Keyword search on "Решение": report each line of the records that contains it.

+ + +

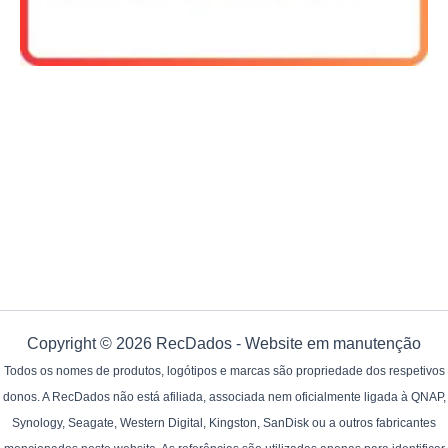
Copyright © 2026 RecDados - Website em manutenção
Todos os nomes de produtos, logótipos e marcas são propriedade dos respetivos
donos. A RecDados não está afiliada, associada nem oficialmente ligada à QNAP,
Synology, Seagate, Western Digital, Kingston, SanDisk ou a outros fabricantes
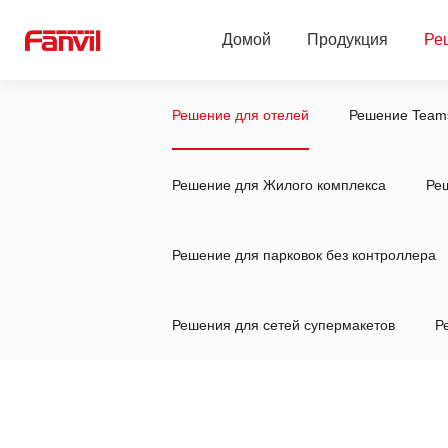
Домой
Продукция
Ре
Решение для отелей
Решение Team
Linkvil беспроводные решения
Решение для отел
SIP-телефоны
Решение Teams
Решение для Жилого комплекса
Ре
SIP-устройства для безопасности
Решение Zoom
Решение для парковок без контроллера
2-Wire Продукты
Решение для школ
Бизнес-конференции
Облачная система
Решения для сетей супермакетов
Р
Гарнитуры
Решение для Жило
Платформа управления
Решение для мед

+ + +

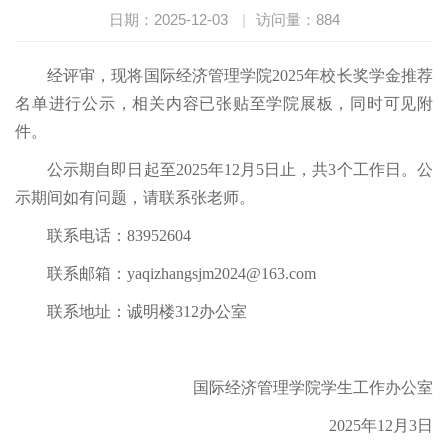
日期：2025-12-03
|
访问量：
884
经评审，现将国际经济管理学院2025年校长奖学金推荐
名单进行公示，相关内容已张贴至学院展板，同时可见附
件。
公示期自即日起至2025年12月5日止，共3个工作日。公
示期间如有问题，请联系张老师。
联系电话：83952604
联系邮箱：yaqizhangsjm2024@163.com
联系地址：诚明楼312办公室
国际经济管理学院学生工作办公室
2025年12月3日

+ + +

*ANSWER SPACE*
Решение для отелей
Решение Team
Решение для отел
Решение Teams
Решение для Жилого комплекса
Решение Zoom
Решение для парковок без контроллера
Решение для школ
Решение для Жило
Решение для мед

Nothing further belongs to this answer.